- [What this task involves]
Below are some records. Retype exactly the lines from the one containing "un-believable.ru" through the one containing "जनाले पाए १० लाख उपहार", both included, skipping every picture.

- [Task data]
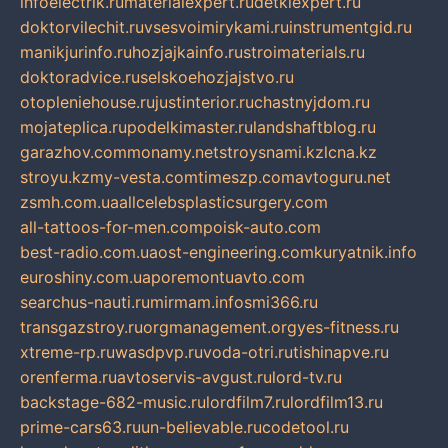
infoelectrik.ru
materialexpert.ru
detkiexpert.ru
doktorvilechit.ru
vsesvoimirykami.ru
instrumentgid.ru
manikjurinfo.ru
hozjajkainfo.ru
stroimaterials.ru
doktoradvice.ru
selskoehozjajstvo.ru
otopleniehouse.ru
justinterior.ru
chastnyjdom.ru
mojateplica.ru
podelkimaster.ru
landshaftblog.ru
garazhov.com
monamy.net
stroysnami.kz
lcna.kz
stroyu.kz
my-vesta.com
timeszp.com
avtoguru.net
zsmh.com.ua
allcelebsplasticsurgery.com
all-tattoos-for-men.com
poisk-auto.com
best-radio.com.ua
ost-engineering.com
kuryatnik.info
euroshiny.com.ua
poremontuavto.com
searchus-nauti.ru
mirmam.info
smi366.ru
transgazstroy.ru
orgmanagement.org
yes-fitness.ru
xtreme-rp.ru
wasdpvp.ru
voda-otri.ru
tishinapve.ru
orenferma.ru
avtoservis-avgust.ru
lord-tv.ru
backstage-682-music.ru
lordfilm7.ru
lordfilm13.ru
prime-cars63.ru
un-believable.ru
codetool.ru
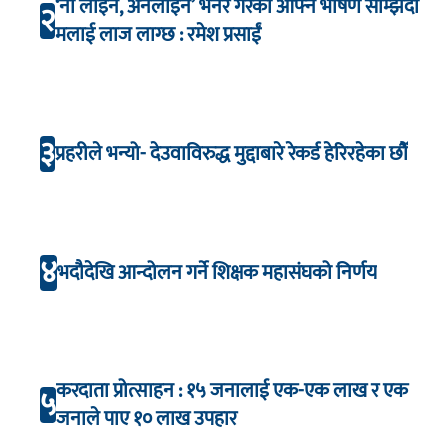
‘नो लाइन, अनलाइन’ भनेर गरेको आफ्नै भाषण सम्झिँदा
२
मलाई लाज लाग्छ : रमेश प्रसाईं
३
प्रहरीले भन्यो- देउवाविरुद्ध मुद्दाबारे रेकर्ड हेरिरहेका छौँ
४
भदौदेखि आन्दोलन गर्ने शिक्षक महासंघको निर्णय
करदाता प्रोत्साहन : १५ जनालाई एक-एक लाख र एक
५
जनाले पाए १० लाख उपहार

--

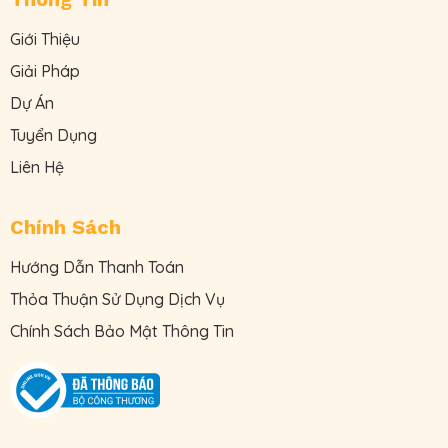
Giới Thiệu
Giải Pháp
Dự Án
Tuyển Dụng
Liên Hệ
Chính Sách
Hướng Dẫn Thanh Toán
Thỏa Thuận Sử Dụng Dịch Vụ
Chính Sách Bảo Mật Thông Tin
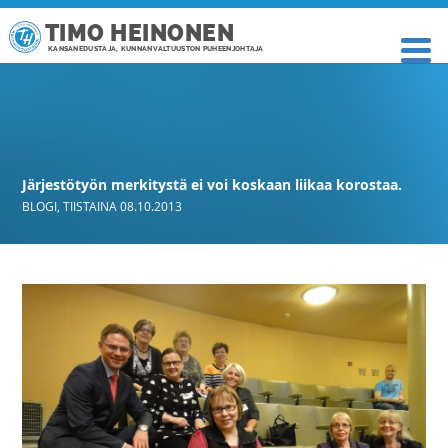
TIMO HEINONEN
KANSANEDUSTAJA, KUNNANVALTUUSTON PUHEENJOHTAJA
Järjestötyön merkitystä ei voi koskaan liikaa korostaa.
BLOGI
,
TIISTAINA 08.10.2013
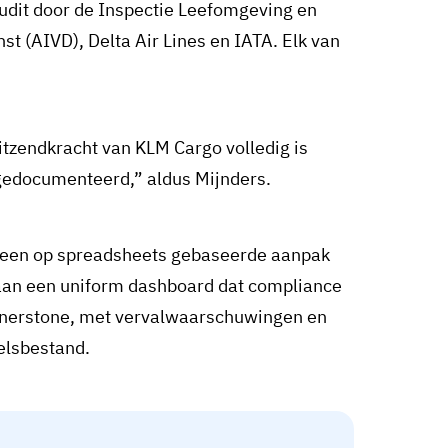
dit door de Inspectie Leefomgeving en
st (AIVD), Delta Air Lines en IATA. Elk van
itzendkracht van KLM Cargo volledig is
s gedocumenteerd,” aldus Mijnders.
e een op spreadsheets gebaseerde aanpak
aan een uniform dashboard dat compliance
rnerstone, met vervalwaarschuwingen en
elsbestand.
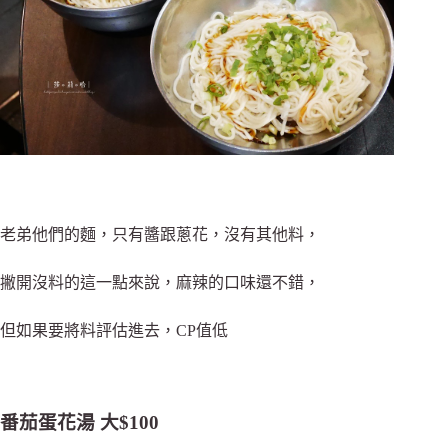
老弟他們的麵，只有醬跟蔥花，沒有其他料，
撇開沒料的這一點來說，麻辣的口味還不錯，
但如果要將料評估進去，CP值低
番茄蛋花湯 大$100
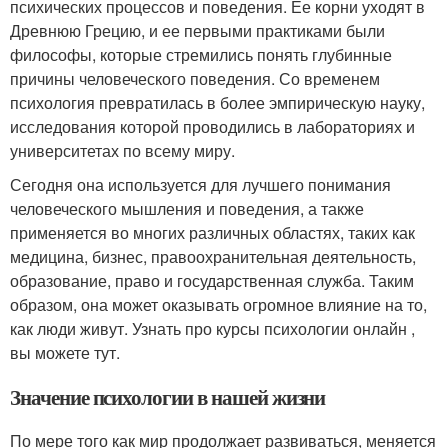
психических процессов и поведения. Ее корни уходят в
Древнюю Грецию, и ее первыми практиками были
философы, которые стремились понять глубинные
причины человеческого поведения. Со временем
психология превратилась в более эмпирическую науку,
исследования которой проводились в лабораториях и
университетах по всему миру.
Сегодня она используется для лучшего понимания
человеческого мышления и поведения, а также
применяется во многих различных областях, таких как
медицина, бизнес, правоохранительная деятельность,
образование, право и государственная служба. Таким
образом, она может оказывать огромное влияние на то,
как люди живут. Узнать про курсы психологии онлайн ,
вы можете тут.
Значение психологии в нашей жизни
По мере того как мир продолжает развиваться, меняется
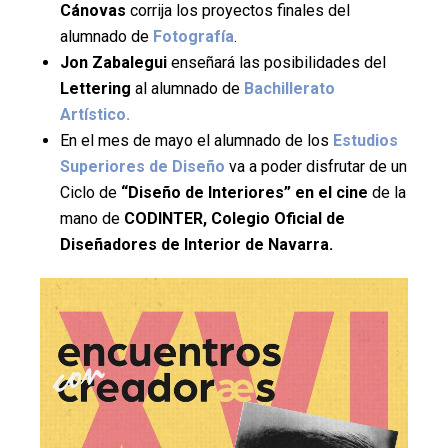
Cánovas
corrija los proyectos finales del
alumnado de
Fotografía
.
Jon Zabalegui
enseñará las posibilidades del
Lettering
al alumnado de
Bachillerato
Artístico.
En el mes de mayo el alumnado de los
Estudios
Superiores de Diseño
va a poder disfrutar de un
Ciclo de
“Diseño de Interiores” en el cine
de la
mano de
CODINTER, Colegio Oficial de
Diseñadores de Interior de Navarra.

- [Written answer]
un-believable.ru
codetool.ru
‘नो लाइन, अनलाइन’ भनेर गरेको आफ्नै भाषण सम्झिँदा
२
मलाई लाज लाग्छ : रमेश प्रसाईं
३
प्रहरीले भन्यो- देउवाविरुद्ध मुद्दाबारे रेकर्ड हेरिरहेका छौँ
४
भदौदेखि आन्दोलन गर्ने शिक्षक महासंघको निर्णय
करदाता प्रोत्साहन : १५ जनालाई एक-एक लाख र एक
५
जनाले पाए १० लाख उपहार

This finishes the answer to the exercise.